The Gulliver Airship
exhibition describes the conceptual side of the creation of the airship, its
inspirations, technical design, and its construction.
unique monumental architectural intervention in the shape of an airship was
inspired by the idea to invade the DOX Centre’s modern industrial building with
a “parasitic“ structure that would contrast with its existing architecture.
In 2013 the DOX Centre’s director, Leoš Válka, contacted internationally acclaimed architect Martin Rajniš, the 2014 winner of the Global Prize for Sustainable Architecture. For more than two years together with wood and steel specialists they worked on the design of what finally turned out to be a 42m long and 10m wide structure inspired by the shapes of the giant airships that began to cruise the skies at the dawn of the twentieth century.
The shape of the zeppelin is symbolic. The early zeppelins represented the optimistic ideals of a new era of unprecedented technological advancements. With their remarkable monumentality and hypnotic dignity that would continue to fascinate generations to come long after they had vanished from the skies.

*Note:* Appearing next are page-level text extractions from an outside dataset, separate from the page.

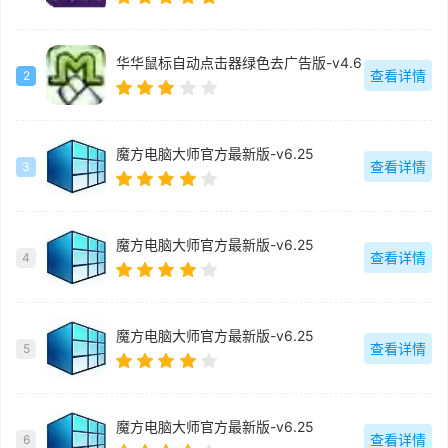
华华鼠标自动点击器绿色去广告版-v4.6
查看详情
2
魔方电脑大师官方最新版-v6.25
查看详情
3
魔方电脑大师官方最新版-v6.25
查看详情
4
魔方电脑大师官方最新版-v6.25
查看详情
5
魔方电脑大师官方最新版-v6.25
查看详情
6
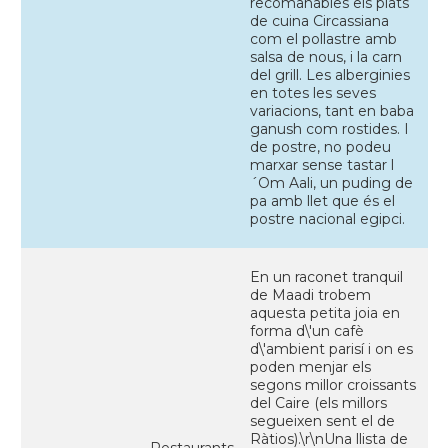
recomanables els plats
de cuina Circassiana
com el pollastre amb
salsa de nous, i la carn
del grill. Les alberginies
en totes les seves
variacions, tant en baba
ganush com rostides. I
de postre, no podeu
marxar sense tastar l
´Om Aali, un puding de
pa amb llet que és el
postre nacional egipci.
En un raconet tranquil
de Maadi trobem
aquesta petita joia en
forma d\'un cafè
d\'ambient parisí i on es
poden menjar els
segons millor croissants
del Caire (els millors
segueixen sent el de
Ràtios).\r\nUna llista de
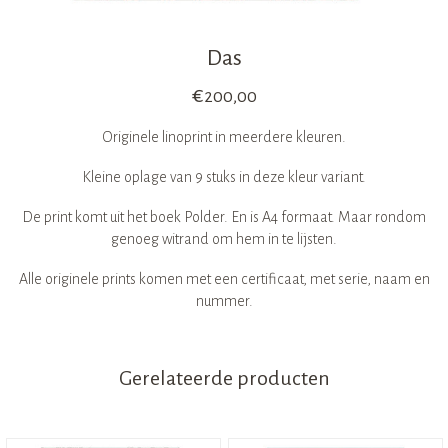
Das
€
200,00
Originele linoprint in meerdere kleuren.
Kleine oplage van 9 stuks in deze kleur variant.
De print komt uit het boek Polder. En is A4 formaat. Maar rondom
genoeg witrand om hem in te lijsten.
Alle originele prints komen met een certificaat, met serie, naam en
nummer.
Gerelateerde producten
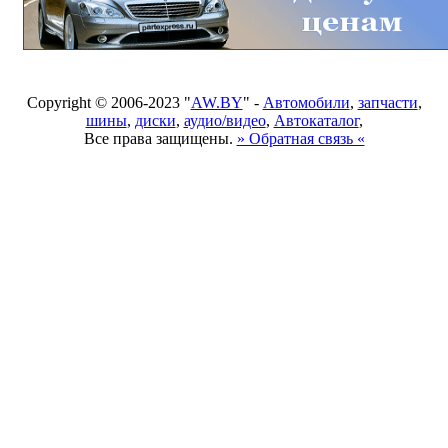
Copyright © 2006-2023 "
AW.BY
" -
Автомобили
,
запчасти
,
шины
,
диски
,
аудио/видео
,
Автокаталог
,
Все права защищены.
» Обратная связь «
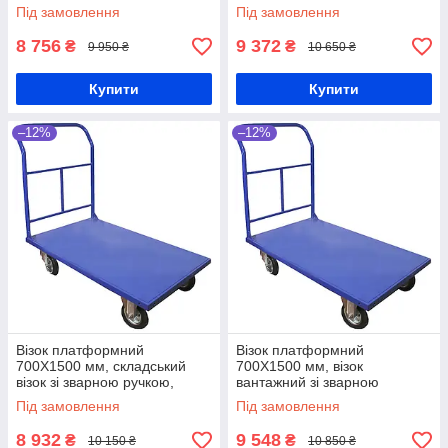
складу РПТ(З)-011-160 М,
складський візок ручний РПТ
Під замовлення
Під замовлення
складський візок, вантажний
(З)-011-200 М, візок торговий
8 756
9 372
₴
₴
9 950 ₴
10 650 ₴
Купити
Купити
–12%
–12%
Візок платформний
Візок платформний
700Х1500 мм, складський
700Х1500 мм, візок
візок зі зварною ручкою,
вантажний зі зварною
вантажний візок РПТ(З)-014-
ручкою, платформовий візок
Під замовлення
Під замовлення
160М, металевий візок
РПТ (З)-014-200 М, візок
складський
складський
8 932
9 548
₴
₴
10 150 ₴
10 850 ₴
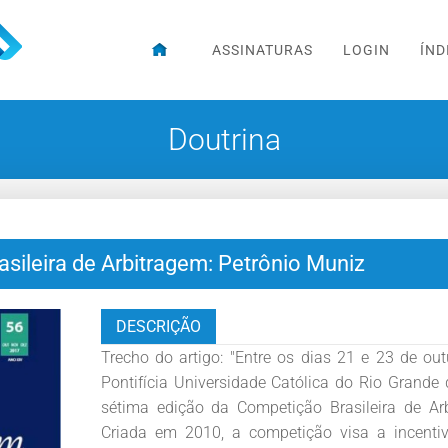
ASSINATURAS
LOGIN
ÍND
Doutrina
asileira de Arbitragem: Petrônio Muniz
DESCRIÇÃO
Trecho do artigo: "Entre os dias 21 e 23 de ou
Pontifícia Universidade Católica do Rio Grande 
sétima edição da Competição Brasileira de Ar
Criada em 2010, a competição visa a incenti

The zeppelins have always embodied the eternal human desire to fly, and have represented a certain utopian ideal. The airship above the DOX Centre is to bear the name of one of the most famous characters in utopian literature. Gulliver serves as a space for reading and public discussions of literature fiction, poetry and critical writing related to the themes of DOX’s exhibitions, which typically offer a critical view of particular aspects of the contemporary human situation.